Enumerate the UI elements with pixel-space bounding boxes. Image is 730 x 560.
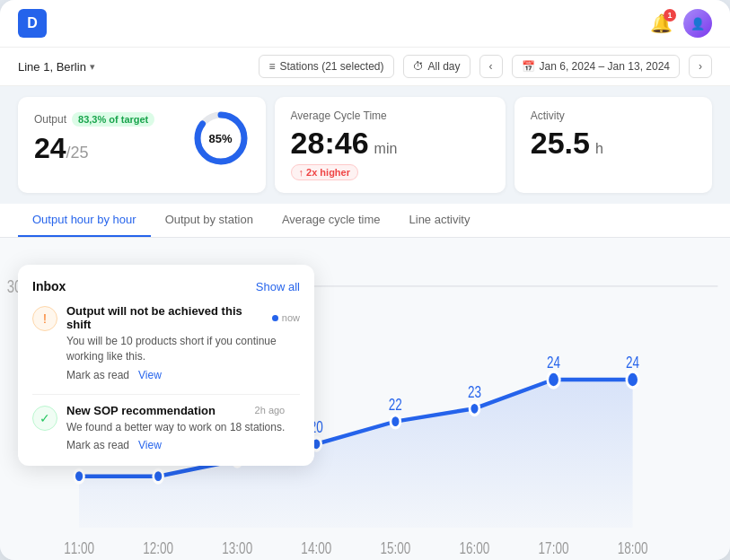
cycle-time-badge: ↑ 2x higher xyxy=(291,164,358,180)
cycle-time-badge-arrow: ↑ xyxy=(299,167,304,178)
mark-as-read-btn-2[interactable]: Mark as read xyxy=(66,439,129,451)
inbox-item-actions: Mark as read View xyxy=(66,439,285,451)
line-selector[interactable]: Line 1, Berlin ▾ xyxy=(18,60,95,74)
inbox-info-icon: ✓ xyxy=(32,406,57,431)
calendar-icon: 📅 xyxy=(522,60,535,73)
svg-text:23: 23 xyxy=(468,383,481,400)
tab-avg-cycle[interactable]: Average cycle time xyxy=(268,204,395,237)
notification-badge: 1 xyxy=(664,9,676,22)
cycle-time-unit: min xyxy=(374,141,398,157)
inbox-header: Inbox Show all xyxy=(32,279,300,293)
inbox-title: Inbox xyxy=(32,279,66,293)
inbox-item-time: now xyxy=(272,312,300,323)
output-donut-chart: 85% xyxy=(192,109,250,167)
kpi-activity-card: Activity 25.5 h xyxy=(515,97,712,193)
tab-line-activity[interactable]: Line activity xyxy=(395,204,485,237)
stations-filter-btn[interactable]: ≡ Stations (21 selected) xyxy=(259,55,393,78)
output-target: /25 xyxy=(66,144,89,162)
svg-point-11 xyxy=(548,372,560,388)
svg-text:13:00: 13:00 xyxy=(222,539,252,556)
header: D 🔔 1 👤 xyxy=(0,0,730,48)
chart-area: 30 xyxy=(0,238,730,560)
kpi-cycle-time-card: Average Cycle Time 28:46 min ↑ 2x higher xyxy=(275,97,506,193)
inbox-item-title: Output will not be achieved this shift xyxy=(66,304,267,331)
output-value: 24 xyxy=(34,132,66,164)
inbox-panel: Inbox Show all ! Output will not be achi… xyxy=(18,265,314,466)
inbox-item: ! Output will not be achieved this shift… xyxy=(32,304,300,381)
svg-text:18:00: 18:00 xyxy=(618,539,648,556)
inbox-warning-icon: ! xyxy=(32,306,57,331)
activity-unit: h xyxy=(595,141,603,157)
now-dot xyxy=(272,315,278,321)
toolbar: Line 1, Berlin ▾ ≡ Stations (21 selected… xyxy=(0,48,730,86)
svg-point-6 xyxy=(154,469,163,482)
clock-icon: ⏱ xyxy=(413,60,424,73)
inbox-item-body: You will be 10 products short if you con… xyxy=(66,334,300,364)
svg-text:17:00: 17:00 xyxy=(539,539,569,556)
svg-point-12 xyxy=(627,372,639,388)
stations-label: Stations (21 selected) xyxy=(279,60,383,73)
inbox-item-header: New SOP recommendation 2h ago xyxy=(66,404,285,417)
output-target-badge: 83,3% of target xyxy=(72,112,154,127)
svg-text:12:00: 12:00 xyxy=(143,539,173,556)
filter-icon: ≡ xyxy=(268,60,275,73)
donut-label: 85% xyxy=(209,132,233,145)
svg-text:11:00: 11:00 xyxy=(64,539,94,556)
output-label: Output 83,3% of target xyxy=(34,112,154,127)
header-right: 🔔 1 👤 xyxy=(650,9,712,38)
notifications-bell[interactable]: 🔔 1 xyxy=(650,13,673,34)
mark-as-read-btn-1[interactable]: Mark as read xyxy=(66,369,129,381)
svg-text:24: 24 xyxy=(547,354,560,372)
inbox-item-time: 2h ago xyxy=(255,405,286,416)
allday-btn[interactable]: ⏱ All day xyxy=(403,55,471,78)
cycle-time-value: 28:46 xyxy=(291,126,369,161)
avatar-initials: 👤 xyxy=(690,17,705,31)
svg-text:14:00: 14:00 xyxy=(301,539,331,556)
svg-text:22: 22 xyxy=(389,396,402,413)
inbox-item-header: Output will not be achieved this shift n… xyxy=(66,304,300,331)
divider xyxy=(32,394,300,395)
tab-output-station[interactable]: Output by station xyxy=(151,204,268,237)
chevron-down-icon: ▾ xyxy=(90,61,95,73)
activity-label: Activity xyxy=(531,109,696,122)
allday-label: All day xyxy=(428,60,461,73)
date-range-picker[interactable]: 📅 Jan 6, 2024 – Jan 13, 2024 xyxy=(512,55,680,78)
view-btn-1[interactable]: View xyxy=(138,369,162,381)
user-avatar[interactable]: 👤 xyxy=(683,9,712,38)
inbox-item: ✓ New SOP recommendation 2h ago We found… xyxy=(32,404,300,452)
next-date-btn[interactable]: › xyxy=(689,55,712,78)
app-logo[interactable]: D xyxy=(18,9,47,38)
inbox-item-content: Output will not be achieved this shift n… xyxy=(66,304,300,381)
inbox-item-body: We found a better way to work on 18 stat… xyxy=(66,420,285,435)
date-range-label: Jan 6, 2024 – Jan 13, 2024 xyxy=(540,60,670,73)
inbox-item-content: New SOP recommendation 2h ago We found a… xyxy=(66,404,285,452)
chart-tabs: Output hour by hour Output by station Av… xyxy=(0,204,730,238)
svg-text:15:00: 15:00 xyxy=(380,539,410,556)
svg-text:16:00: 16:00 xyxy=(460,539,490,556)
view-btn-2[interactable]: View xyxy=(138,439,162,451)
cycle-time-label: Average Cycle Time xyxy=(291,109,489,122)
activity-value: 25.5 xyxy=(531,126,590,161)
inbox-item-actions: Mark as read View xyxy=(66,369,300,381)
inbox-show-all-btn[interactable]: Show all xyxy=(256,280,300,293)
svg-point-9 xyxy=(391,415,400,427)
cycle-time-badge-text: 2x higher xyxy=(306,167,350,178)
svg-text:24: 24 xyxy=(626,354,639,372)
kpi-output-card: Output 83,3% of target 24/25 85% xyxy=(18,97,266,193)
tab-output-hour[interactable]: Output hour by hour xyxy=(18,204,151,237)
line-selector-label: Line 1, Berlin xyxy=(18,60,86,74)
svg-point-10 xyxy=(470,402,479,415)
kpi-row: Output 83,3% of target 24/25 85% xyxy=(0,86,730,204)
inbox-item-title: New SOP recommendation xyxy=(66,404,215,417)
svg-point-5 xyxy=(75,469,84,482)
prev-date-btn[interactable]: ‹ xyxy=(479,55,503,78)
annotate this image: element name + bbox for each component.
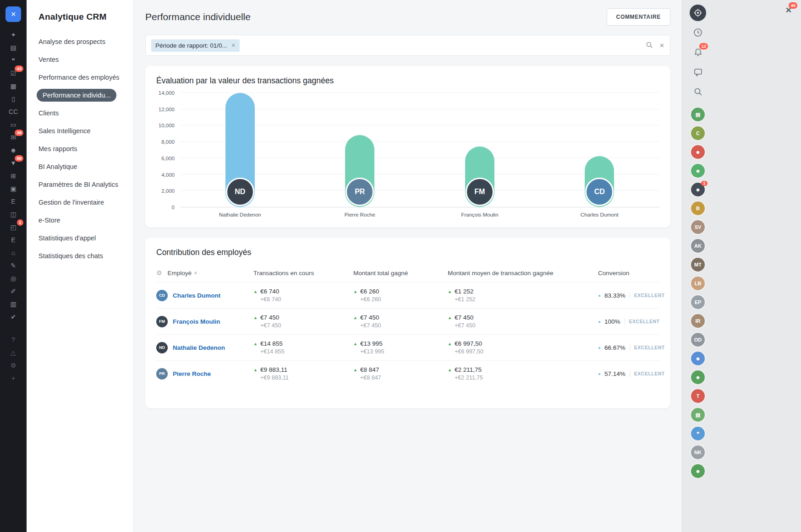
contact-center-icon[interactable]: ▣ <box>0 182 27 195</box>
avg-won-value: €2 211,75 <box>455 366 482 373</box>
employees-icon[interactable]: ☻ <box>0 144 27 157</box>
filter-clear-button[interactable]: ✕ <box>659 42 664 49</box>
chats-button[interactable] <box>690 64 706 80</box>
chat-avatar-user-4[interactable]: LB <box>690 276 706 291</box>
calendar-icon[interactable]: ▦ <box>0 80 27 92</box>
sidebar-item-statistiques-des-chats[interactable]: Statistiques des chats <box>38 250 126 262</box>
chart-bar-pierre-roche[interactable]: PR <box>300 93 420 207</box>
chart-bar-nathalie-dedenon[interactable]: ND <box>180 93 300 207</box>
chart-bar-fran-ois-moulin[interactable]: FM <box>420 93 540 207</box>
settings-gear-icon[interactable]: ⚙ <box>0 359 27 372</box>
column-header-employee[interactable]: Employé <box>168 270 192 277</box>
y-axis-tick: 4,000 <box>161 172 175 178</box>
help-icon[interactable]: ? <box>0 333 27 346</box>
table-title: Contribution des employés <box>156 248 659 257</box>
rating-badge: EXCELLENT <box>634 345 665 350</box>
chat-avatar-user-8[interactable]: NK <box>690 445 706 460</box>
app-rail: ✕ ✦ ▤ ❝ ☑ 43 ▦ ▯ <box>0 0 27 532</box>
sidebar-item-statistiques-d-appel[interactable]: Statistiques d'appel <box>38 232 126 244</box>
messenger-icon[interactable]: ❝ <box>0 54 27 67</box>
column-header-conversion[interactable]: Conversion <box>598 270 659 277</box>
helm-icon-button[interactable] <box>690 5 706 21</box>
chart-bar-charles-dumont[interactable]: CD <box>540 93 660 207</box>
column-header-total-won[interactable]: Montant total gagné <box>353 270 448 277</box>
sidebar-item-parametres-de-bi-analytics[interactable]: Paramètres de BI Analytics <box>38 179 126 190</box>
sidebar-item-clients[interactable]: Clients <box>38 107 126 119</box>
crm-funnel-icon[interactable]: ▼ 88 <box>0 157 27 169</box>
e-badge-icon[interactable]: E <box>0 195 27 208</box>
workflows-icon[interactable]: ▤ <box>0 41 27 54</box>
notification-badge: 40 <box>789 2 797 9</box>
chat-avatar-user-6[interactable]: IR <box>690 313 706 329</box>
employee-link[interactable]: François Moulin <box>173 318 220 325</box>
up-arrow-icon: ▲ <box>353 342 357 346</box>
analytics-icon[interactable]: ▥ <box>0 298 27 310</box>
column-header-open-deals[interactable]: Transactions en cours <box>253 270 353 277</box>
chat-avatar-group-green2[interactable]: ☻ <box>690 369 706 385</box>
chat-avatar-group-dark[interactable]: ☻ 1 <box>690 182 706 197</box>
e-badge2-icon[interactable]: E <box>0 233 27 246</box>
warehouse-icon[interactable]: ◰ 1 <box>0 221 27 233</box>
add-more-icon[interactable]: + <box>0 372 27 385</box>
sidebar-item-e-store[interactable]: e-Store <box>38 214 126 226</box>
panel-close-button[interactable]: ✕ 40 <box>785 5 792 15</box>
sidebar-item-ventes[interactable]: Ventes <box>38 54 126 65</box>
sidebar-item-bi-analytique[interactable]: BI Analytique <box>38 161 126 173</box>
sign-icon[interactable]: ✎ <box>0 259 27 272</box>
quality-icon[interactable]: ✔ <box>0 310 27 323</box>
up-arrow-icon: ▲ <box>253 315 258 320</box>
sidebar-item-mes-rapports[interactable]: Mes rapports <box>38 143 126 155</box>
sidebar-item-sales-intelligence[interactable]: Sales Intelligence <box>38 125 126 137</box>
chat-avatar-app[interactable]: ▤ <box>690 107 706 122</box>
divider <box>630 293 630 299</box>
chat-avatar-user-3[interactable]: MT <box>690 257 706 272</box>
sidebar-item-performance-des-employes[interactable]: Performance des employés <box>38 71 126 83</box>
company-icon[interactable]: ⌂ <box>0 246 27 259</box>
drive-icon[interactable]: ▭ <box>0 118 27 131</box>
sidebar-item-label: Clients <box>38 107 59 119</box>
chat-avatar-group-red[interactable]: ☻ <box>690 144 706 160</box>
search-button[interactable] <box>646 41 653 50</box>
chat-avatar-gold[interactable]: B <box>690 201 706 216</box>
live-feed-icon[interactable]: ✦ <box>0 28 27 41</box>
webmail-icon[interactable]: ✉ 38 <box>0 131 27 144</box>
comment-button[interactable]: COMMENTAIRE <box>607 8 670 26</box>
avg-won-value: €6 997,50 <box>455 340 482 347</box>
sidebar-item-performance-individuelle[interactable]: Performance individu... <box>37 89 126 101</box>
filter-search-input[interactable] <box>243 42 646 49</box>
panel-search-button[interactable] <box>690 83 706 100</box>
chat-avatar-user-7[interactable]: OD <box>690 332 706 347</box>
chat-avatar-c[interactable]: C <box>690 125 706 141</box>
chat-avatar-t[interactable]: T <box>690 388 706 404</box>
chip-remove-icon[interactable]: ✕ <box>231 43 236 49</box>
inventory-icon[interactable]: ◫ <box>0 208 27 221</box>
chat-avatar-group-green[interactable]: ☻ <box>690 163 706 179</box>
history-clock-button[interactable] <box>690 24 706 41</box>
table-settings-gear-icon[interactable]: ⚙ <box>156 269 162 277</box>
chat-avatar-user-1[interactable]: SV <box>690 219 706 235</box>
marketing-icon[interactable]: ◎ <box>0 272 27 285</box>
employee-link[interactable]: Charles Dumont <box>173 292 220 299</box>
online-store-icon[interactable]: ⊞ <box>0 169 27 182</box>
tasks-icon[interactable]: ☑ 43 <box>0 67 27 80</box>
chat-avatar-user-2[interactable]: AK <box>690 238 706 254</box>
crm-forms-icon[interactable]: ✐ <box>0 285 27 298</box>
chat-avatar-group-blue[interactable]: ☻ <box>690 351 706 366</box>
chat-avatar-group-green3[interactable]: ☻ <box>690 463 706 479</box>
collab-cc-icon[interactable]: CC <box>0 105 27 118</box>
menu-close-button[interactable]: ✕ <box>5 6 21 22</box>
employee-avatar: ND <box>226 178 254 206</box>
notifications-bell-button[interactable]: 12 <box>690 44 706 60</box>
chat-avatar-user-5[interactable]: EP <box>690 294 706 310</box>
sidebar-item-gestion-de-l-inventaire[interactable]: Gestion de l'inventaire <box>38 196 126 208</box>
column-header-avg-won[interactable]: Montant moyen de transaction gagnée <box>448 270 598 277</box>
sidebar-item-analyse-des-prospects[interactable]: Analyse des prospects <box>38 36 126 48</box>
documents-icon[interactable]: ▯ <box>0 92 27 105</box>
updates-icon[interactable]: △ <box>0 346 27 359</box>
filter-bar[interactable]: Période de rapport: 01/0... ✕ ✕ <box>145 35 670 56</box>
filter-chip-report-period[interactable]: Période de rapport: 01/0... ✕ <box>151 39 240 52</box>
chat-avatar-chat[interactable]: ❝ <box>690 426 706 441</box>
chat-avatar-doc[interactable]: ▤ <box>690 407 706 423</box>
employee-link[interactable]: Nathalie Dedenon <box>173 344 225 351</box>
employee-link[interactable]: Pierre Roche <box>173 370 211 377</box>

···

If a line in the listing has "hour" in it, report that line.

→ Reply to the task:
chart-tabs: Output hour by hour Output by station Av… xyxy=(0,204,730,238)
tab-output-hour[interactable]: Output hour by hour xyxy=(18,204,151,237)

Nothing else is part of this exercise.